Jumat, 12 Juni 2009

Kisah Tragis Perempuan Budak

Kisah Tragis Perempuan Budak

Repro
Ini merupakan lukisan Johannes Rach yang memperlihatkan para nyonya di Batavia dan budak-budak mereka yang bertugas membawa payungKamis, 11 Juni 2009 11:46 WIB
SJAHADAN di antara boedak-boedaknja toean Van der Ploegh, ada djoega satoe orang prampoean moeda, Rossinna namanja, jang teramat tjantik dan manis parasnja, dan dalem antero Betawi, tiada ada lagi seorang prampoean jang boleh disamaken padanja. Meskipoen Rossinna asal toeroenannja orang Bali, koelinja tiada item malahan poetih koening sebagai koelit langsep. Oemoernja moeda sekali belon anem belas taoen...Ramboetnja jang item moeloes dan pandjang sampe di mata kaki, selamanja dikondei sadja dibetoelan leher...

Demikianlah cuplikan kisah yang dituturkan HFR Kommer dalam buku Rossinna, Swatu Tjerita jang Amat Bagoes dan Betoel Soedah Kedjadian di Betawi yang terbit pada 1910.

Kisah Rossinna yang diambil dari buku Toko Merah: Saksi Kejayaan Batavia Lama di Tepian Muara Ciliwung atau dalam buku Tempat-tempat Bersejarah di Jakarta disebut Roseta adalah kisah pilu budak belian. Hidup Rossinna atau Roseta berakhir di tiang gantung di depan stadhuis (balai kota) Batavia - kini Museum Sejarah Jakarta (MSJ). Sebuah kisah yang mengingatkan kita pada kasus-kasus TKI yang dianiaya di Malaysia.

Dalam cerita yang utuh yang disertakan dalam buku Tempat-tempat Bersejarah di Jakarta, Nyonya Ploegh selalu cemburu pada Roseta hingga pada suatu hari Roseta dituduh lengah menjaga sinyo Ploegh, Nyonya Ploegh pun terbakar pikirannya sehingga tanpa hati ia mencelupkan jemari Roseta ke dalam minyak lantas membakar jemari lentik itu. Dendam membara di hati orang-orang yang peduli pada Roseta akhirnya mengakhiri hidup Nyonya Ploegh yang suka menyiksa, sekaligus anak- anaknya, di ujung kelewang.

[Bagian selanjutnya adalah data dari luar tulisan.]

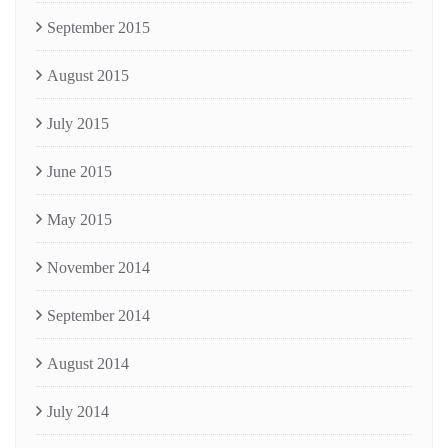
September 2015
August 2015
July 2015
June 2015
May 2015
November 2014
September 2014
August 2014
July 2014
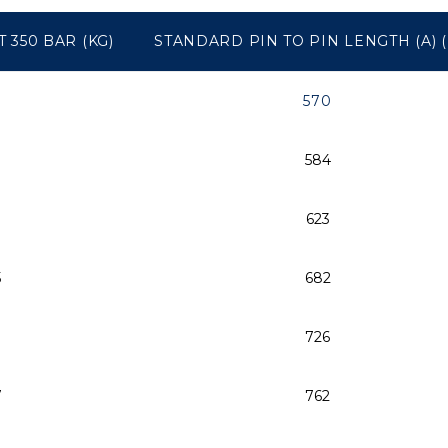
 350 BAR (KG)
STANDARD PIN TO PIN LENGTH (A) 
570
584
623
5
682
726
7
762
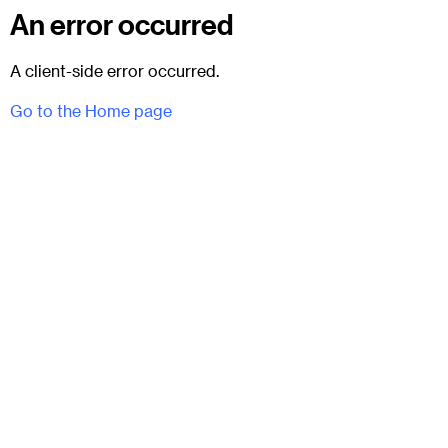
An error occurred
A client-side error occurred.
Go to the Home page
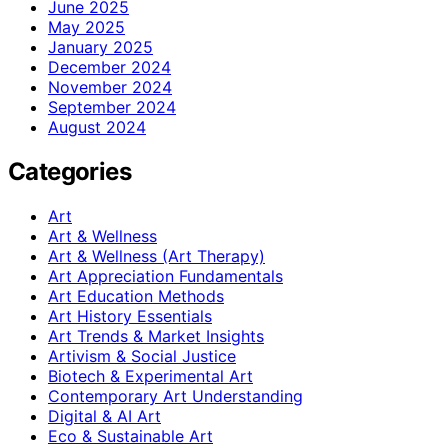
June 2025
May 2025
January 2025
December 2024
November 2024
September 2024
August 2024
Categories
Art
Art & Wellness
Art & Wellness (Art Therapy)
Art Appreciation Fundamentals
Art Education Methods
Art History Essentials
Art Trends & Market Insights
Artivism & Social Justice
Biotech & Experimental Art
Contemporary Art Understanding
Digital & AI Art
Eco & Sustainable Art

Sayangnya, Roseta yang kemudian lari dengan pria bernama Jaya di kemudian hari baru menyadari bahwa dirinya ditipu karena ternyata suaminya tak lain adalah kepala perampok yang suka membunuh. Roseta tak mampu melawan dan melarikan diri karena ia selalu dijaga. Mereka bersembunyi di rumah gedek di Ancol namun akhirnya lokasi itu tercium juga oleh pihak berwajib.

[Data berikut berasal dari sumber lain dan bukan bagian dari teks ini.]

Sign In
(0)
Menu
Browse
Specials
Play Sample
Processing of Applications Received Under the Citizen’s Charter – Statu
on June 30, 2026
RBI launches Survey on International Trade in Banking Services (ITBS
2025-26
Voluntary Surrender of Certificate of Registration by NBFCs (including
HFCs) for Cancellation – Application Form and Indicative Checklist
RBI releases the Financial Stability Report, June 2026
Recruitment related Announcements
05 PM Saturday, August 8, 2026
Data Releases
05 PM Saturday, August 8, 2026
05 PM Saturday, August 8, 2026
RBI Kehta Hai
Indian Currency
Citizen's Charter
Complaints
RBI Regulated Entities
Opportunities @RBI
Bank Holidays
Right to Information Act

Jaya dihukum mati, demikian pula Roseta. Waktu ditagkap Roseta sedang hamil dan perempuan bekas budak belian ini menerima hukuman tiga bulan setelah melahirkan. Di hadapan khalayak ramai, Roseta dihukum gantung.

Thomas B Ataladjar menyebutkan, sejak akhir abad 17 budak sudah dijadikan barang inventaris pemiliknya. Tugas mereka bermacam-macam, ada yang memasak, mencuci pakaian, menjahit, menenun, membawa payung, tempat sirih dan tempolong ludah, atau main musik. Oleh tuannya, para budak dapat dijual kepada orang lain dan bila tak lagi diperlukan mereka dijual ke pelelangan umum.

Kisah lelang budak terjadi di gedung Toko Merah saat bangunan ini dimiliki janda Gubernur Jenderal Reiner de Klerk, Sophia Francina Westpalm. Kala perempuan ini meninggal maka seluruh warisan termasuk 181 budak dilelang. Itu terjadi pada 28 Januari 1786. Kisah pelelangan tertulis demikian, ''...Di depan rumah yang besar di tepi Kali Besar. Sakit rasanya menyaksikan para budak dilelang...Mereka berdiri di atas tangga, ngantri menunggu panggilan dan nasib. Petugas lelang memanggil satu per satu lengkap dengan nama dan tugas masing-masing. Josephine, pemain klarinet; Ariantje van Batavia, pembuat renda...Begitulah nasib para budak, inventaris janda kaya Sophia Francina Westpalm dilelang...Mereka pergi meninggalkan bangunan tempatnya mengabdi, pergi terpencar mengikuti majikan baru. Mereka tetap budak belian."

Sebuah kisah pilu budak yang hingga kini pun masih terjadi.